*What is expected*. Across the whole listing, copy out every line that includes the string "Phát".
((
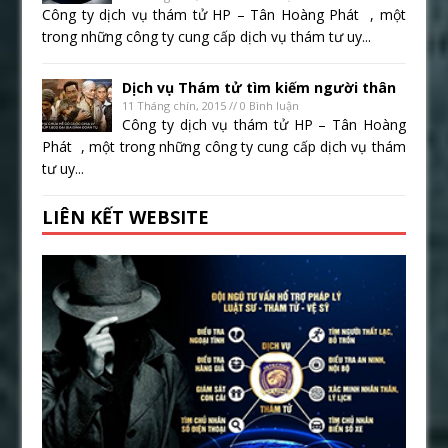
Công ty dịch vụ thám tử HP – Tân Hoàng Phát , một
trong những công ty cung cấp dịch vụ thám tư uy...
Dịch vụ Thám tử tìm kiếm người thân
11 Tháng chín, 2015 // 0 Bình luận
Công ty dịch vụ thám tử HP – Tân Hoàng
Phát , một trong những công ty cung cấp dịch vụ thám
tư uy...
LIÊN KẾT WEBSITE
))
*Solution to this problem*.
Công ty dịch vụ thám tử HP – Tân Hoàng Phát , một
Phát , một trong những công ty cung cấp dịch vụ thám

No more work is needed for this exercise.